For a buy-and-hold investor putting in regular sums, the 0.04% fee edge and the accumulating option tilt it toward G3B. For an active trader moving large amounts in and out, ES3's deeper liquidity can save more on spreads than the fee gap costs. The dividend timing differs too: G3B pays January and July, ES3 pays February and August, which only matters if you want payouts spread across the year by holding both. The honest verdict for most long-term buyers is to pick on cost and stop fussing over a 0.04% difference.

The real risk: it is a concentrated, single-country bet

The biggest downside has nothing to do with which STI ETF you choose. It is that both are one country, one currency, and three banks make up roughly half the index. CPF itself classifies the fund as higher-risk, narrowly focused on Singapore. That concentration paid off well into 2026, but it is not the globally diversified core most planners suggest building first.

A common 2026 setup is to hold the STI ETF for Singapore-dollar dividends and home-market exposure, paired with a low-cost global or S&P 500 fund for the growth core. If you are weighing this against a robo-advisor doing the diversification for you, our robo-advisor vs DIY ETF comparison sets out the costs and effort on each side.

Frequently asked questions

Is the Nikko AM Singapore STI ETF the same as the Amova STI ETF?

Yes. Nikko Asset Management rebranded to Amova Asset Management Asia in 2025, so the fund formerly called the Nikko AM Singapore STI ETF is now the Amova Singapore STI ETF. The SGX ticker (G3B), the ISIN (SG1X52941694), the 30 underlying stocks and your existing units are unchanged. Only the manager's name and branding changed.

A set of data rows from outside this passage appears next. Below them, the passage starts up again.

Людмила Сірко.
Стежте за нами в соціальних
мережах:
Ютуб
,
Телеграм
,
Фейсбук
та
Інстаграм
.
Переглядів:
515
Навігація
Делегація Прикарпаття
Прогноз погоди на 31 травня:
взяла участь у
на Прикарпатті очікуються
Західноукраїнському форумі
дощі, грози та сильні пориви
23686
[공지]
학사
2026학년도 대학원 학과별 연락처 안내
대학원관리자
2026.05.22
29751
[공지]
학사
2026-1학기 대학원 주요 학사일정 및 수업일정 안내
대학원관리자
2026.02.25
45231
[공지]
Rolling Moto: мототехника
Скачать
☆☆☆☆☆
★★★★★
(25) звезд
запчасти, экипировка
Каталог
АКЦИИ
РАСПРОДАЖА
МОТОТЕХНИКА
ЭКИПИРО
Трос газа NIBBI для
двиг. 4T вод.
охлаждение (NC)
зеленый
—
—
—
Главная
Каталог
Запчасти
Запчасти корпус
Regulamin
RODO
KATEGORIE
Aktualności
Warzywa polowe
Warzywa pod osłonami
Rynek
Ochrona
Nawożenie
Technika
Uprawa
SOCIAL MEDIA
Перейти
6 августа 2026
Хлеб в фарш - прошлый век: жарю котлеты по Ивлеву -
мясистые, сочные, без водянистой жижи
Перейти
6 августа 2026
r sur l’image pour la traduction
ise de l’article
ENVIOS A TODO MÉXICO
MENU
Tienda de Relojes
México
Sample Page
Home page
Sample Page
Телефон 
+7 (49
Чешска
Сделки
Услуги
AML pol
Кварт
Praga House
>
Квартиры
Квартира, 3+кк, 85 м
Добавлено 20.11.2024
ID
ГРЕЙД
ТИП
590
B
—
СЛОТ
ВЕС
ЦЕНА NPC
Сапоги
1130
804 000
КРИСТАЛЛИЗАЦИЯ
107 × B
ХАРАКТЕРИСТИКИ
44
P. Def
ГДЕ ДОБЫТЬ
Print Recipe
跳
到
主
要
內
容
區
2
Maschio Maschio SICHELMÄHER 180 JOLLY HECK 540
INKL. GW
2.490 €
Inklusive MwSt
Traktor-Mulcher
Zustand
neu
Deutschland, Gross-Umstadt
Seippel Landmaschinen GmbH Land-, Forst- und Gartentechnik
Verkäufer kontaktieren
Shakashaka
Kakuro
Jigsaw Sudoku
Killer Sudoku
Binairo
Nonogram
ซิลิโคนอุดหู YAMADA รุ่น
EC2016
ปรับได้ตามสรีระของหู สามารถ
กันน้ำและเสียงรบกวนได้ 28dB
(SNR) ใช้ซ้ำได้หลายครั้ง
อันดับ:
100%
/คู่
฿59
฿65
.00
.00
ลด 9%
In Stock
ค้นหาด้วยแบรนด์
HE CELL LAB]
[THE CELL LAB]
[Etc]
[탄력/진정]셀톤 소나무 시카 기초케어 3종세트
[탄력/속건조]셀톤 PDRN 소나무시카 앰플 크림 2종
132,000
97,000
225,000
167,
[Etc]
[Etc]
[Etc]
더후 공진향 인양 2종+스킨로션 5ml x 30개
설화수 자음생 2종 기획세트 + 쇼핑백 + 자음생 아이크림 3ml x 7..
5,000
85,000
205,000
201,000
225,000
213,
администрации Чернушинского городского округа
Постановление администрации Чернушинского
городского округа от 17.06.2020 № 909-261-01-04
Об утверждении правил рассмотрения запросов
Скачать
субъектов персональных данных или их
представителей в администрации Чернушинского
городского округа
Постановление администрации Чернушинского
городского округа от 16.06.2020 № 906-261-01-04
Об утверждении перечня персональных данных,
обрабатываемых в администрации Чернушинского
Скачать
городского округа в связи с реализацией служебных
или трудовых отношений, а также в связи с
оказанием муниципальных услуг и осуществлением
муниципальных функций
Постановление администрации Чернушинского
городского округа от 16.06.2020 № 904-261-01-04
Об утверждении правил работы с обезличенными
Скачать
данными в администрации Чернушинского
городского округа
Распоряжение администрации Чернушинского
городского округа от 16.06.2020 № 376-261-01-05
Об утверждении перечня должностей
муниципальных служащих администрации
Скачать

What is the expense ratio of the Nikko AM / Amova STI ETF in 2026?

The total expense ratio is capped at 0.25% a year, with the audited figure running around 0.24%. Amova also cut the underlying management fee to 0.09% a year from 1 October 2025. That makes G3B cheaper than the SPDR STI ETF (ES3), which charges around 0.28% a year, though the dollar difference on a typical holding is modest.

How often does the Nikko AM Singapore STI ETF pay dividends?

The distributing class pays twice a year, usually in January and July. The most recent payout was S$0.0932 per unit, with an ex-date of 2 January 2026, giving a trailing yield of roughly 3.5% to 3.7% on a price near S$5.40. There is also an accumulating class (GAB) that reinvests dividends instead of paying them out.

Can I buy the Nikko AM / Amova STI ETF with CPF or SRS?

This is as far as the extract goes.